Fourth: The words spoken by the mage, when he calls everyone fools, gave me pause because I wondered, do mage's really say that? Do they fall into the cliche of saying fools? When I read the words, I imagined Bowser in the mage's place trying to conquer Mario. It felt childish, but this is a comedy and that could have been what you were going for?
Fifth: 'His victims eyes popped loose from the blow and rolled trails of blood along the granite floor.' Loved the imagery here.
Sixth: '"Good observation!" John screamed as he ran onward.' This part seemed rushed and by this point I viewed John as a childish hero. He doesn't strike me as someone to admire, but someone to chastise. Again, this could be something you were going for, but his personality was not one I fell in love with.
Seventh: When John sat in the chair, I almost expected an explanation as to why he was at the castle. A sort of, how I got here memoir, to help clarify what I was reading. Instead, the next sentence rushed into the introduction of the princess and I was like, 'oh okay, were moving on then.' lol. It was one of those moments where I felt rushed through the story and didn't have time to absorb and understand.

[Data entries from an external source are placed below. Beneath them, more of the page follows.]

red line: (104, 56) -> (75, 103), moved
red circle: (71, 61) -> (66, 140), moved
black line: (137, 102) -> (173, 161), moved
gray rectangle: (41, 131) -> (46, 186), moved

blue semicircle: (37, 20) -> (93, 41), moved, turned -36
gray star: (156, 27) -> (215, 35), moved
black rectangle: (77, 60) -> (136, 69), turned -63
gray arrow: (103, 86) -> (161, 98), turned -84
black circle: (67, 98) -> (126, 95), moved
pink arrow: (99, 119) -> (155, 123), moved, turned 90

Eighth: The one bad thing I have to say of Lyra is how easily she was about to disrobe for the bad guy. Later on she talks of how he is gross and she's glad to be away, but then why, earlier on, was she about to be like, okay lets disrobe without any questions asked?? She didn't protest once to the suggestion and that striked me as odd.
Ninth: When the bad guy screamed he was accosted and needed help, I almost expected him to say "I've fallen and I can't get up!" Mixed emotions. I wanted to chuckle because of Lyra's words, but also I was like meh can't he say something less cheesy?

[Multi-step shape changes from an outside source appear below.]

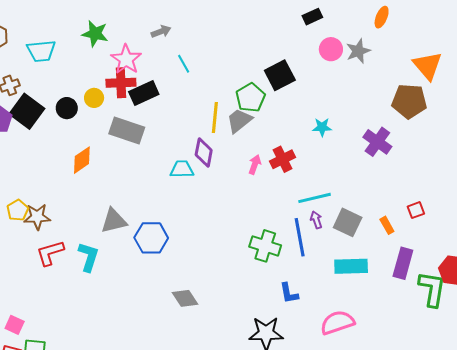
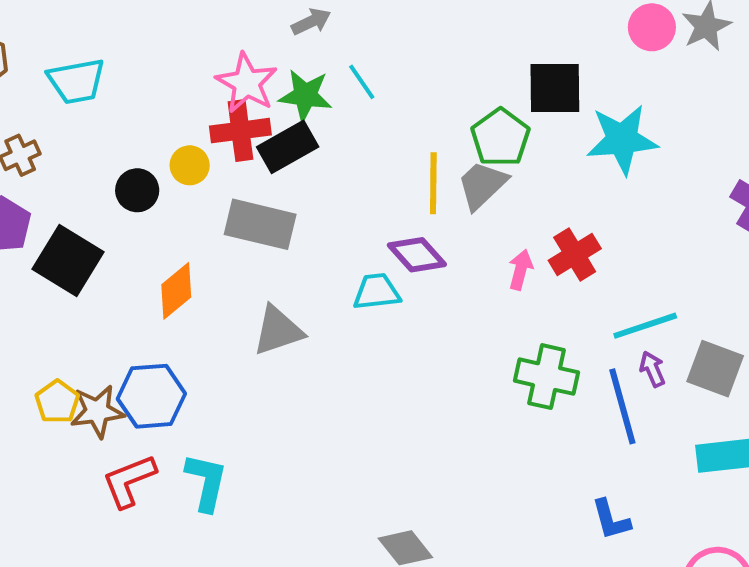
green star: (95, 34) -> (305, 95), moved
black square: (280, 75) -> (555, 88), turned 32
black square: (27, 111) -> (68, 260), moved
cyan star: (322, 127) -> (622, 139), moved, size x1.8
purple diamond: (204, 152) -> (417, 255), turned -48
gray triangle: (114, 221) -> (278, 331), moved
blue hexagon: (151, 238) -> (151, 396), moved
green cross: (265, 246) -> (547, 377), moved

Tenth: The sleepy stuff. Chloroform. Wouldn't someone using the sleepy stuff know the name of it?? Or was this another moment for comedy?
Eleventh: 'hella pissed.' Did they say hella during this time period? Or another moment for comedy?

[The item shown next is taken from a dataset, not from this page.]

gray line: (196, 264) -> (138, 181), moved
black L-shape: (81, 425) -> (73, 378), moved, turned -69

Twelth: The no. really. no. really. I couldn't imagine if John was just repeating the word really? Or if he was changing his tone to try and wheedle himself into her good graces. And then the no. ugh. fine. I felt Lyra gave up to easily there. I would've enjoyed it if it had just ended at no, a declaration of her stubbornness and character.
Thirteenth: The strawberry comment gave me pause. Was that meant to be dirty? Seems a bit out of place.
Fourteenth: When was it ever a good idea to drink when you realize the princess has been taken by goblins? I didn't find that humorous. I found it ridiculous actually. It didn't make sense! And it felt as if it were an attempt at something funny, as if the writer read through the story, then said I need something else. And without much thought made the hero drunk for funsies. It wasn't a part of the story I was partial towards. Maybe if they were in a bar and were drinking together, and she was taken from there? It might have flowed better, but the hero now drunk was an abrupt addition and it just didn't flow in my mind.
Fifteenth: If John is talking while drunk, and Minsor and Lyra are close by, how did none of them hear him before he charged into the clearing?? Another thing that didn't make sense to me.
Sixteenth: The last paragraph was a cute way to end.
Overall, it was a meh kind of short story for me. Usually when I read something, I expect it to make sense. If a character does something, there's a reason for it. When some of the characters did things that didn't make sense it was off putting and I found myself wondering, why instead of laughing.
There were some great parts. Great imagery. Lyra was a strong character, but not everything was all there for me.